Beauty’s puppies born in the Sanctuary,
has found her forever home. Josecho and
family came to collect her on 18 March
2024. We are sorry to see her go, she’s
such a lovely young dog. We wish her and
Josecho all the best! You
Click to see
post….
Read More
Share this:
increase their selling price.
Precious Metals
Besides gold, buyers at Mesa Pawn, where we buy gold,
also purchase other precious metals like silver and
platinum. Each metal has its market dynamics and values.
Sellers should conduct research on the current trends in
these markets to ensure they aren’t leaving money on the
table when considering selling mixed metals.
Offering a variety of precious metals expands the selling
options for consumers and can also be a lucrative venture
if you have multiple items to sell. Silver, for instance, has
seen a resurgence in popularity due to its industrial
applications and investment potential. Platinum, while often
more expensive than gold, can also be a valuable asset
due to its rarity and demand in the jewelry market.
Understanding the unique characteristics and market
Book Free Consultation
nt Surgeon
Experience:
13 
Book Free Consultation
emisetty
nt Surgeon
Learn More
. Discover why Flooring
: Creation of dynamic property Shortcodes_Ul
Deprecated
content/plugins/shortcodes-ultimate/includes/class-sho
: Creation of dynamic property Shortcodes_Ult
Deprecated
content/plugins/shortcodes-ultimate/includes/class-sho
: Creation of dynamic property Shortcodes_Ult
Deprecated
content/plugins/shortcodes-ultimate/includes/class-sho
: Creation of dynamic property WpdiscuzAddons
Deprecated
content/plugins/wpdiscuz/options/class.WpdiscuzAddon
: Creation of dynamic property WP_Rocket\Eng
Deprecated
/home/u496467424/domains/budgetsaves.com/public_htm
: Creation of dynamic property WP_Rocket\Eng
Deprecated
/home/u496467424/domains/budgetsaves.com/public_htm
☆ ☆ ☆ ☆
WHAT IS REQUIRED ->
Return the listing above word for word.

PROBLEM SOLUTION ->
Beauty’s puppies born in the Sanctuary,
has found her forever home. Josecho and
family came to collect her on 18 March
2024. We are sorry to see her go, she’s
such a lovely young dog. We wish her and
Josecho all the best! You
Click to see
post….
Read More
Share this:
increase their selling price.
Precious Metals
Besides gold, buyers at Mesa Pawn, where we buy gold,
also purchase other precious metals like silver and
platinum. Each metal has its market dynamics and values.
Sellers should conduct research on the current trends in
these markets to ensure they aren’t leaving money on the
table when considering selling mixed metals.
Offering a variety of precious metals expands the selling
options for consumers and can also be a lucrative venture
if you have multiple items to sell. Silver, for instance, has
seen a resurgence in popularity due to its industrial
applications and investment potential. Platinum, while often
more expensive than gold, can also be a valuable asset
due to its rarity and demand in the jewelry market.
Understanding the unique characteristics and market
Book Free Consultation
nt Surgeon
Experience:
13 
Book Free Consultation
emisetty
nt Surgeon
Learn More
. Discover why Flooring
: Creation of dynamic property Shortcodes_Ul
Deprecated
content/plugins/shortcodes-ultimate/includes/class-sho
: Creation of dynamic property Shortcodes_Ult
Deprecated
content/plugins/shortcodes-ultimate/includes/class-sho
: Creation of dynamic property Shortcodes_Ult
Deprecated
content/plugins/shortcodes-ultimate/includes/class-sho
: Creation of dynamic property WpdiscuzAddons
Deprecated
content/plugins/wpdiscuz/options/class.WpdiscuzAddon
: Creation of dynamic property WP_Rocket\Eng
Deprecated
/home/u496467424/domains/budgetsaves.com/public_htm
: Creation of dynamic property WP_Rocket\Eng
Deprecated
/home/u496467424/domains/budgetsaves.com/public_htm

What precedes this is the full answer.